DATA below:
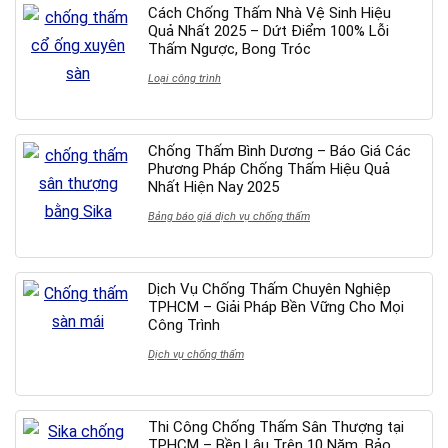
Cách Chống Thấm Nhà Vệ Sinh Hiệu
Quả Nhất 2025 – Dứt Điểm 100% Lỗi
Thấm Ngược, Bong Tróc
Loại công trình
Chống Thấm Bình Dương – Báo Giá Các
Phương Pháp Chống Thấm Hiệu Quả
Nhất Hiện Nay 2025
Bảng báo giá dịch vụ chống thấm
Dịch Vụ Chống Thấm Chuyên Nghiệp
TPHCM – Giải Pháp Bền Vững Cho Mọi
Công Trình
Dịch vụ chống thấm
Thi Công Chống Thấm Sân Thượng tại
TPHCM – Bền Lâu Trên 10 Năm, Bảo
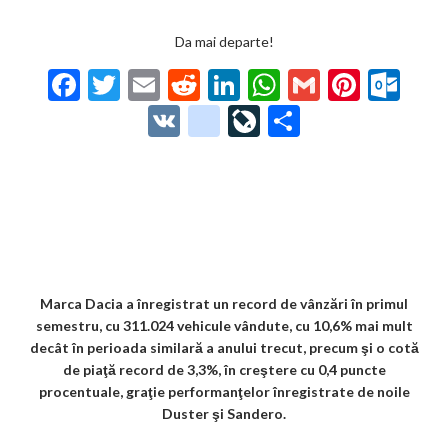
Da mai departe!
F
T
E
R
Li
W
G
Pi
O
ac
w
m
e
n
h
m
nt
ut
V
g
Li
P
e
itt
ai
d
ke
at
ai
er
lo
K
o
ve
ar
b
er
l
di
dI
s
l
es
o
o
Jo
ta
o
t
n
A
t
k.
gl
ur
je
o
p
co
e_
n
az
k
p
m
b
al
ă
o
Marca Dacia a înregistrat un record de vânzări în primul
semestru, cu 311.024 vehicule vândute, cu 10,6% mai mult
o
decât în perioada similară a anului trecut, precum şi o cotă
k
de piaţă record de 3,3%, în creştere cu 0,4 puncte
procentuale, graţie performanţelor înregistrate de noile
m
Duster şi Sandero.
ar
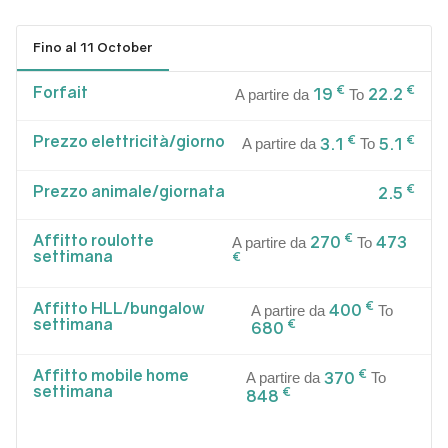
Fino al 11 October
Forfait
€
€
19
22.2
A partire da
To
Prezzo elettricità/giorno
€
€
3.1
5.1
A partire da
To
Prezzo animale/giornata
€
2.5
Affitto roulotte
€
270
473
A partire da
To
settimana
€
Affitto HLL/bungalow
€
400
A partire da
To
settimana
€
680
Affitto mobile home
€
370
A partire da
To
settimana
€
848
End of DATA.
# [YOUR INSTRUCTIONS]
Collect each line of the entries that has the word "TPHCM", copying it in full.

# [ANSWER TO THE PROBLEM]
TPHCM – Giải Pháp Bền Vững Cho Mọi
TPHCM – Bền Lâu Trên 10 Năm, Bảo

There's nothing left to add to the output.